I expect any data scientist to have a background in, and an understanding of, complex analytics.  I don’t mean reporting.  I’ve nothing against reporting, it’s important and someone has to do it.  But not a data scientist.  I’m after people who can build a model that predicts something, or who can cluster data, who know the tricks of creating a good dataset, and when a model result is too good.  And importantly people who can tell me if the result is statistically relevant or just one of those things.

When it comes to Big Data “those things” will come up more and more often as our data gets bigger.

Communicative

I have no use for people who are unable to communicate with non-specialists.  Its hard enough discussing these topics within the community – we need people who can explain to those outside the community.  The users of the services we will provide.

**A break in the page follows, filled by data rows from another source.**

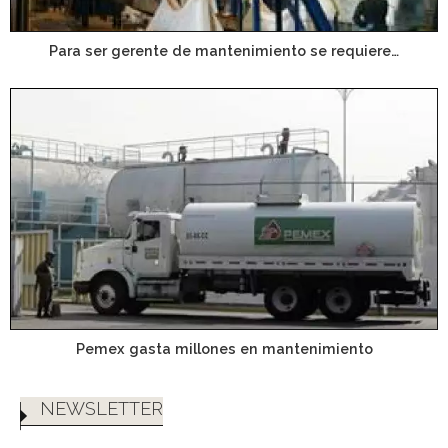
Para ser gerente de mantenimiento se requiere…
Pemex gasta millones en mantenimiento
NEWSLETTER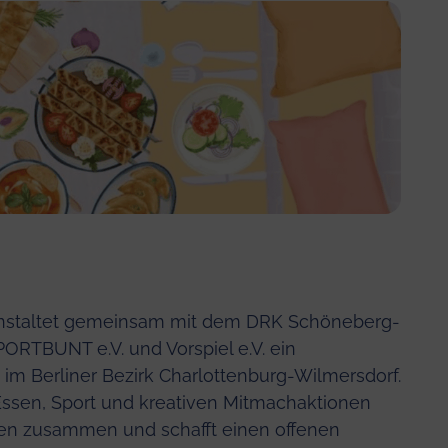
anstaltet gemeinsam mit dem DRK Schöneberg-
ORTBUNT e.V. und Vorspiel e.V. ein
 im Berliner Bezirk Charlottenburg-Wilmersdorf.
 Essen, Sport und kreativen Mitmachaktionen
nen zusammen und schafft einen offenen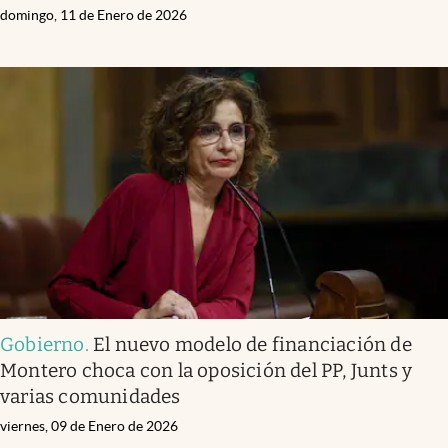
domingo, 11 de Enero de 2026
Gobierno
.
El nuevo modelo de financiación de
Montero choca con la oposición del PP, Junts y
varias comunidades
viernes, 09 de Enero de 2026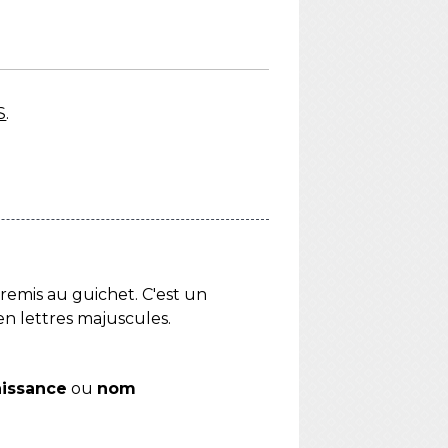
S
.
 remis au guichet. C'est un
 en lettres majuscules.
issance
ou
nom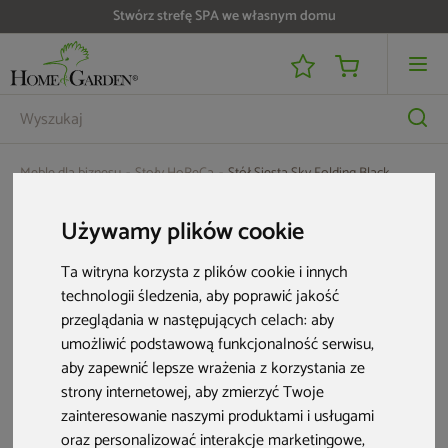
Stwórz strefę SPA we własnym domu
Meble dla biznesu
Stoły HoReCa
Stół Siesta Sky Folding Black
Używamy plików cookie
Ta witryna korzysta z plików cookie i innych
technologii śledzenia, aby poprawić jakość
przeglądania w następujących celach:
aby
umożliwić podstawową funkcjonalność serwisu
,
aby zapewnić lepsze wrażenia z korzystania ze
strony internetowej
,
aby zmierzyć Twoje
zainteresowanie naszymi produktami i usługami
oraz personalizować interakcje marketingowe
,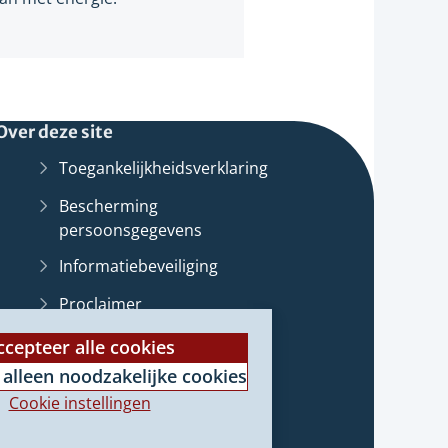
Over deze site
Toegankelijkheidsverklaring
Bescherming
persoonsgegevens
Informatiebeveiliging
Proclaimer
st
Cookieverklaring
ccepteer alle cookies
 alleen noodzakelijke cookies
Archief van deze
website
(Verwijst
e
Cookie instellingen
naar
e)
een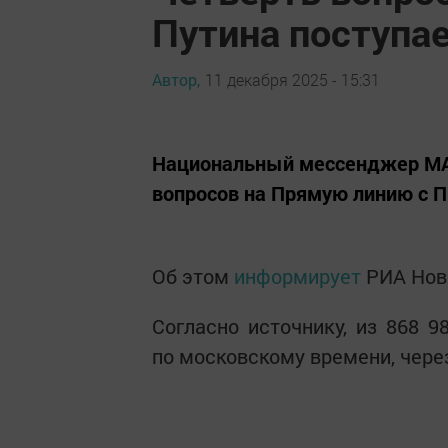
Путина поступа
Автор,
11 декабря 2025 - 15:31
Национальный мессенджер MA
вопросов на Прямую линию с 
Об этом
информирует
РИА Нов
Согласно источнику, из 868 9
по московскому времени, чере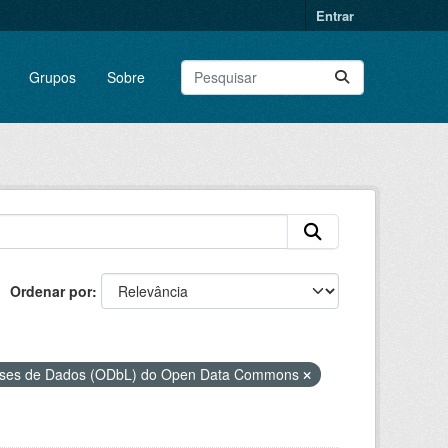
Entrar
Grupos
Sobre
Ordenar por
Bases de Dados (ODbL) do Open Data Commons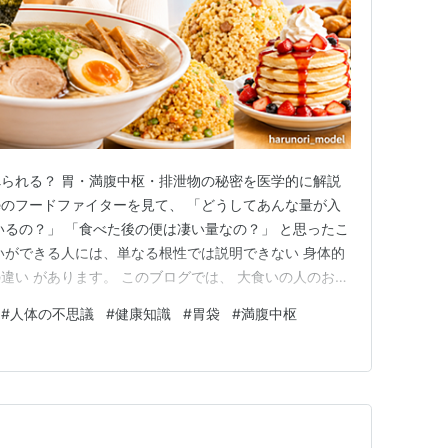
られる？ 胃・満腹中枢・排泄物の秘密を医学的に解説
beのフードファイターを見て、 「どうしてあんな量が入
いるの？」 「食べた後の便は凄い量なの？」 と思ったこ
いができる人には、単なる根性では説明できない 身体的
違い があります。 このブログでは、 大食いの人のお腹
 医学的な視点も交えながら分かりやすく解説します。
#
人体の不思議
#
健康知識
#
胃袋
#
満腹中枢
いの人の胃はどうなっている？ 満腹中枢は普通の人と違
なる…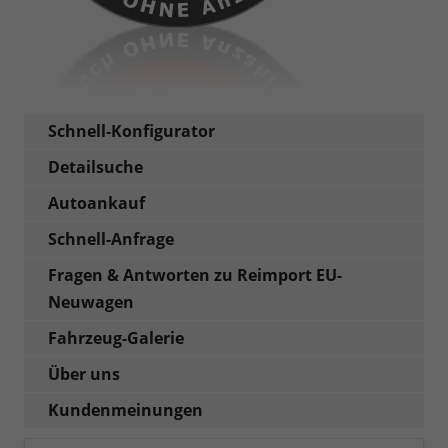
Schnell-Konfigurator
Detailsuche
Autoankauf
Schnell-Anfrage
Fragen & Antworten zu Reimport EU-
Neuwagen
Fahrzeug-Galerie
Über uns
Kundenmeinungen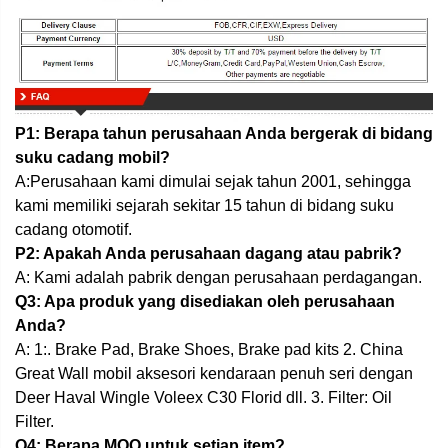
P1: Berapa tahun perusahaan Anda bergerak di bidang
suku cadang mobil?
A:Perusahaan kami dimulai sejak tahun 2001, sehingga
kami memiliki sejarah sekitar 15 tahun di bidang suku
cadang otomotif.
P2: Apakah Anda perusahaan dagang atau pabrik?
A: Kami adalah pabrik dengan perusahaan perdagangan.
Q3: Apa produk yang disediakan oleh perusahaan
Anda?
A: 1:. Brake Pad, Brake Shoes, Brake pad kits 2. China
Great Wall mobil aksesori kendaraan penuh seri dengan
Deer Haval Wingle Voleex C30 Florid dll. 3. Filter: Oil
Filter.
Q4: Berapa MOQ untuk setiap item?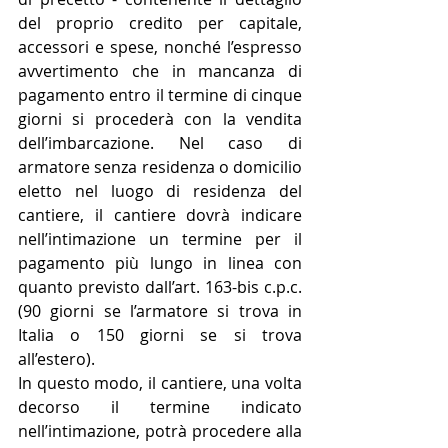
del proprio credito per capitale, 
accessori e spese, nonché l’espresso 
avvertimento che in mancanza di 
pagamento entro il termine di cinque 
giorni si procederà con la vendita 
dell’imbarcazione. Nel caso di 
armatore senza residenza o domicilio 
eletto nel luogo di residenza del 
cantiere, il cantiere dovrà indicare 
nell’intimazione un termine per il 
pagamento più lungo in linea con 
quanto previsto dall’art. 163-bis c.p.c. 
(90 giorni se l’armatore si trova in 
Italia o 150 giorni se si trova 
all’estero).
In questo modo, il cantiere, una volta 
decorso il termine indicato 
nell’intimazione, potrà procedere alla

Of course communication is two way, and the data scientist needs to listen too.

Novel

The data scientist needs to provide additional value above and beyond what’s happening already.  You can provide a fantastic new way of predicting churn that will only cost $1 million and uses data sources that are already in use?  And it doesn’t outperform the existing methods.  Hmmm.

Novelty, either in ways of thinking, or in terms of the data and approaches to be used, is vital.

Business focused

Obviously by business I mean “focused on the overall objectives of the organisation you’re working with or in”, but that’s a bit long winded.  Again data scientists need to get their heads out of the algorithms and into the business problems.  I you can tell me the correct parameterisation for a novel take on SVM, but can’t tell me the top three issues for a business (and how big data can help fix them), then you aren’t a data scientist, you’re an academic.

A coder

Last and least.  Yes, it would be nice if you can code Hadoop.  Or C#.  Or R.  But this is a passing phase brought on by a lack of good interfaces, it’s not a permanent state of affairs.  So, if you have this skill, good for you.  Bt if you only have this skill it’s time to get out into the world.